• Task goal: Find each line of the material below in which the word "Eliz" occurs, and return it.

• Input:
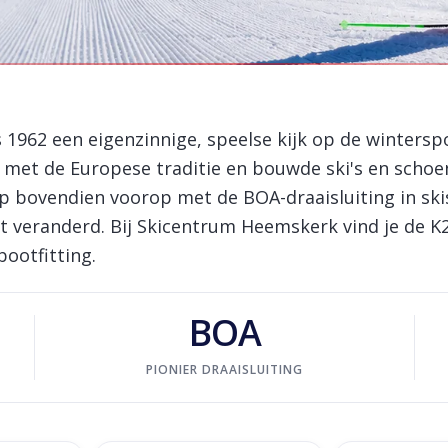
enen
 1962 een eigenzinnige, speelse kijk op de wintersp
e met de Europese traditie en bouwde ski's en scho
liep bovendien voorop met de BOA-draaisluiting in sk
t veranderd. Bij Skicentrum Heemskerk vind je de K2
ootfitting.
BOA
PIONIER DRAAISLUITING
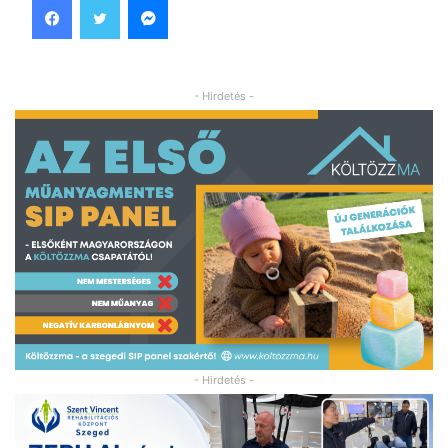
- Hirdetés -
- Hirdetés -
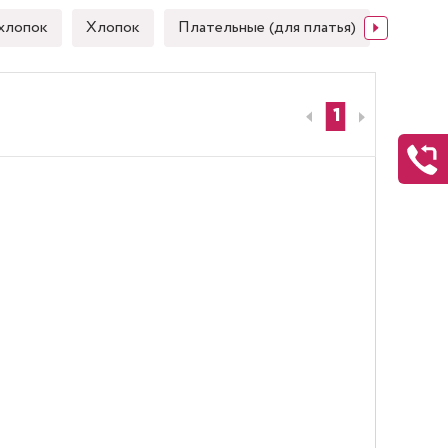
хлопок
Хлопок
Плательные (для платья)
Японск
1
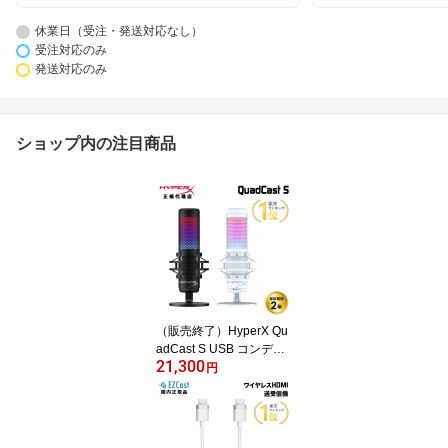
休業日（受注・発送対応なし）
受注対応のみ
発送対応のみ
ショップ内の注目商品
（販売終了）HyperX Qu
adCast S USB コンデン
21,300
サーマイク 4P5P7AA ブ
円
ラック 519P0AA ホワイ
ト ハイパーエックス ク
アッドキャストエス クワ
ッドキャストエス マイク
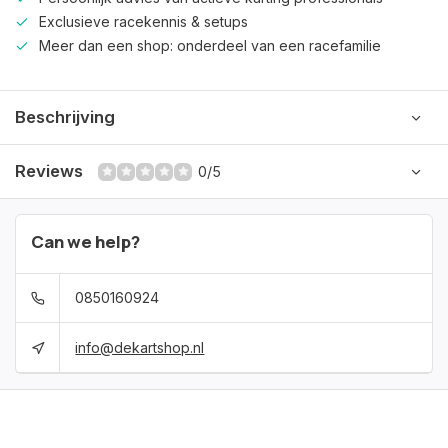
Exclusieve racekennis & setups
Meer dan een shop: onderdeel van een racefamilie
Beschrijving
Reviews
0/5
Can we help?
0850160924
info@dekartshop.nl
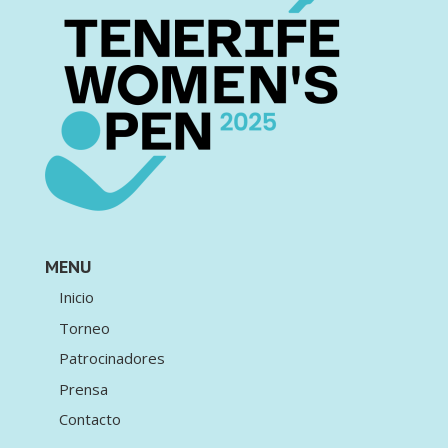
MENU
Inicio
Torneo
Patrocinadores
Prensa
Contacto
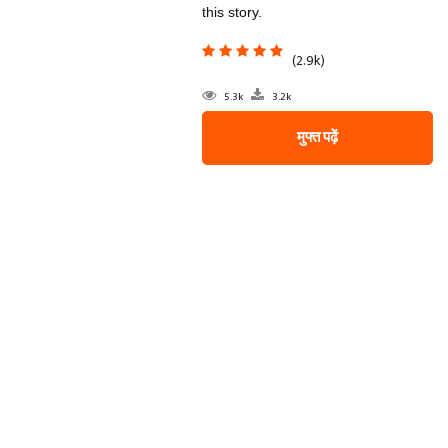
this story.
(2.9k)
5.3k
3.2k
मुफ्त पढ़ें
==
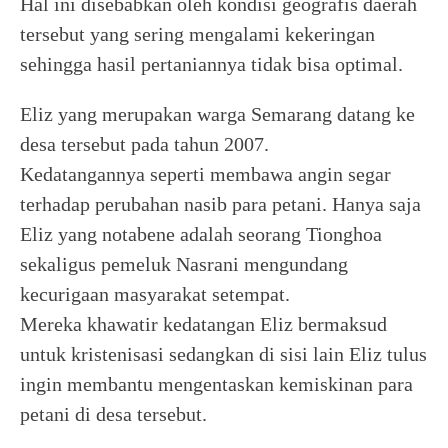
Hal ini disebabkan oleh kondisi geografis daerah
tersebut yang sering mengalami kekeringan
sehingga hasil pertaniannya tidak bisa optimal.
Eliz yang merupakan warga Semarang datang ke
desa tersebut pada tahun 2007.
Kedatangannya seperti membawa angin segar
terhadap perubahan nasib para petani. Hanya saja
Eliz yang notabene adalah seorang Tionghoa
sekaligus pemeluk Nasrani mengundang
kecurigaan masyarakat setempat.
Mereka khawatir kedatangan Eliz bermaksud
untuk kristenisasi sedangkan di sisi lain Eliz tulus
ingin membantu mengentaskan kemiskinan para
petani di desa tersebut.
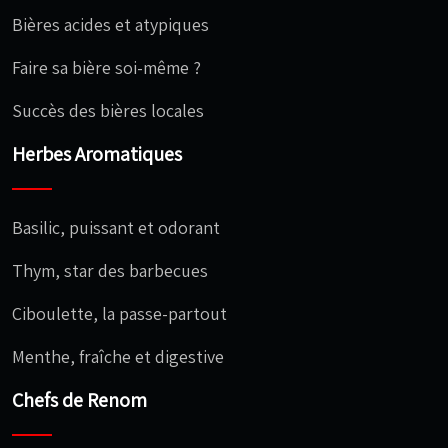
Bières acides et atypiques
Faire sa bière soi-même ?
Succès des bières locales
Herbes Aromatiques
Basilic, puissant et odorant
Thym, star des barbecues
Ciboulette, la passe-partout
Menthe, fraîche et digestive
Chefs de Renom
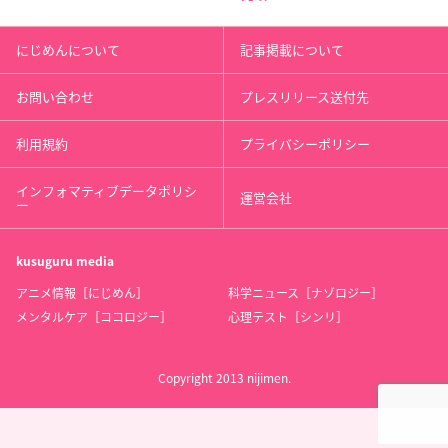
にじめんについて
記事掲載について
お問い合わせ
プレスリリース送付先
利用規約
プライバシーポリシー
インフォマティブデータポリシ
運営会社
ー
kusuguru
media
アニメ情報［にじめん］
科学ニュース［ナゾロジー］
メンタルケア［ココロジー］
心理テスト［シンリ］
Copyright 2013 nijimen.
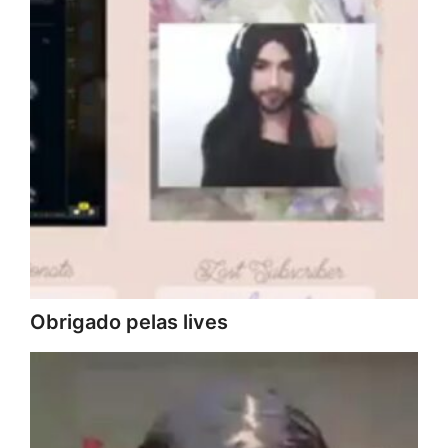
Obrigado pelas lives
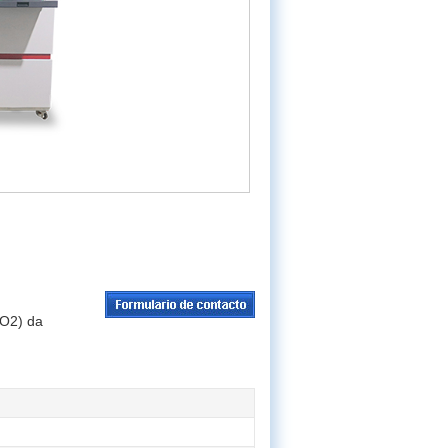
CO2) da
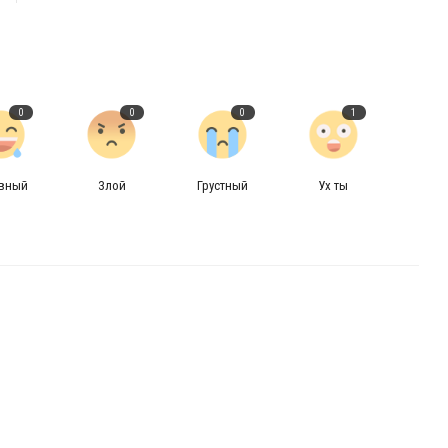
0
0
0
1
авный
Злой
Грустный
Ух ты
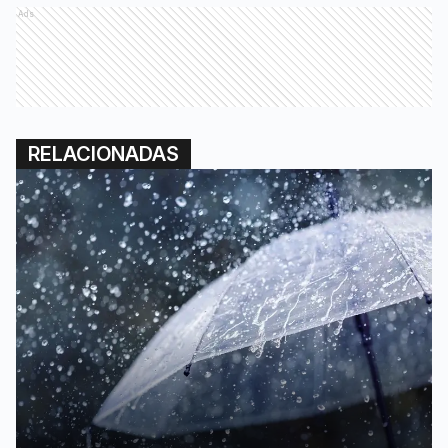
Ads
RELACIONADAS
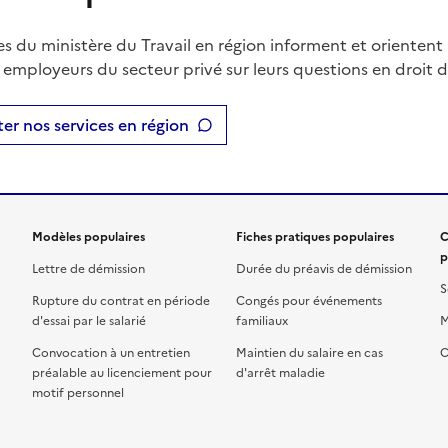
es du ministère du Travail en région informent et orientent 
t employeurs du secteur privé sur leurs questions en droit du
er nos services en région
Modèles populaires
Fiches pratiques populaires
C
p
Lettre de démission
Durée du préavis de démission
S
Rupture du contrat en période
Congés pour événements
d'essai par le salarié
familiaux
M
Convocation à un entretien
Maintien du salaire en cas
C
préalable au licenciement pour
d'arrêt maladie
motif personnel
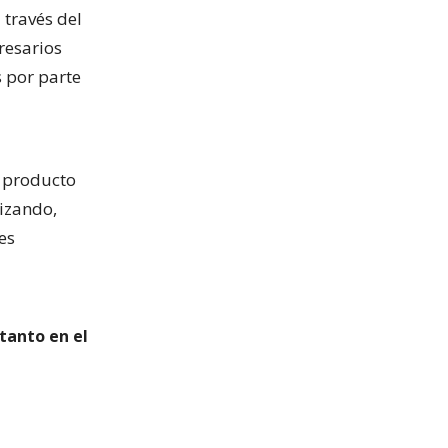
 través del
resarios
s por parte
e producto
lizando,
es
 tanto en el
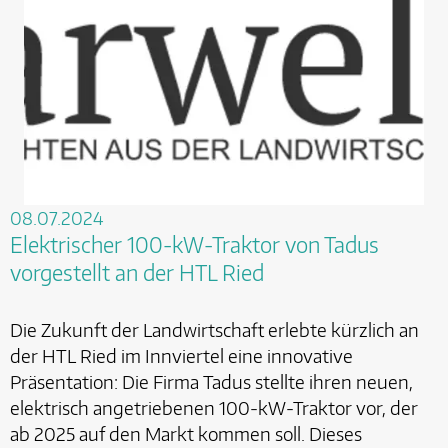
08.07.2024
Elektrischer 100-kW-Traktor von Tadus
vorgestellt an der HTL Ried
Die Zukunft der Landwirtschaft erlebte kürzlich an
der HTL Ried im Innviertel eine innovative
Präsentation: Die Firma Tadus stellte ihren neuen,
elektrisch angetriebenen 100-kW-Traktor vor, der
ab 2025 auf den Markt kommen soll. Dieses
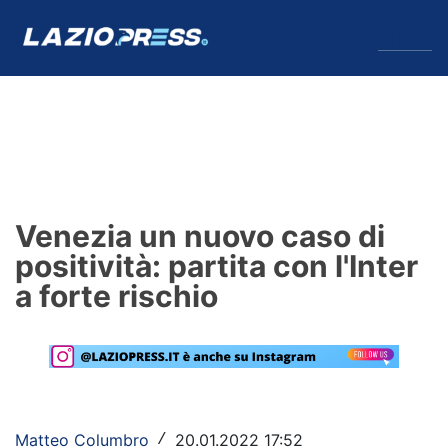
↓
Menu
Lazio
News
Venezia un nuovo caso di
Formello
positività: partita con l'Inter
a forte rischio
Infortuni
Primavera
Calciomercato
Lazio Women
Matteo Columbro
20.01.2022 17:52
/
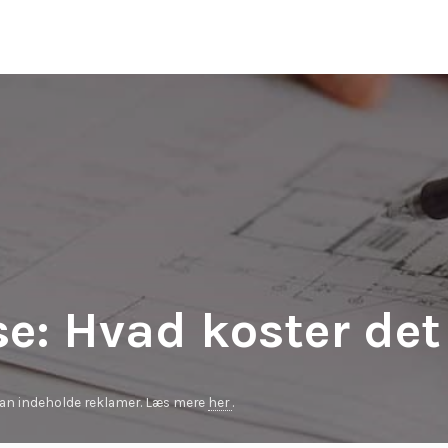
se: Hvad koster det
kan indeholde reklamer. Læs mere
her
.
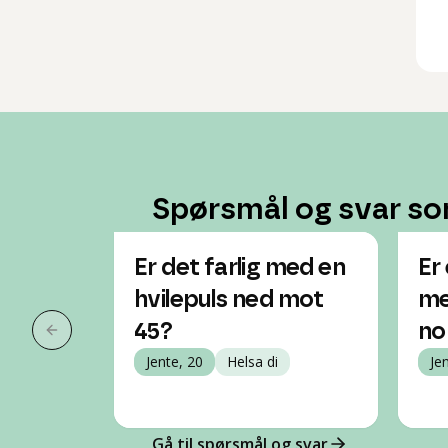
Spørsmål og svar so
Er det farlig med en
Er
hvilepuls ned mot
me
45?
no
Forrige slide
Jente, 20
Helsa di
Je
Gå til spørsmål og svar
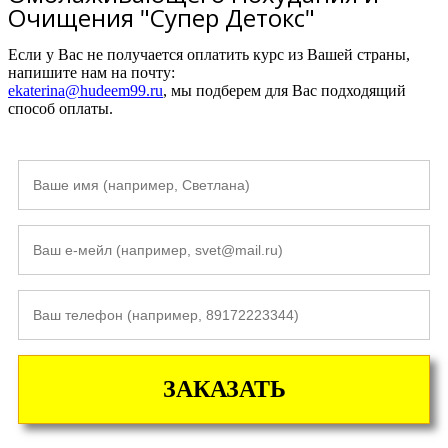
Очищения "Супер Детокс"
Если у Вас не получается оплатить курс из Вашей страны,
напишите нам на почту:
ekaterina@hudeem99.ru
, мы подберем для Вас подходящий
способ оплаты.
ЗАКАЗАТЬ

• Solution to the exercise:
Eliz yang merupakan warga Semarang datang ke
Eliz yang notabene adalah seorang Tionghoa
Mereka khawatir kedatangan Eliz bermaksud
untuk kristenisasi sedangkan di sisi lain Eliz tulus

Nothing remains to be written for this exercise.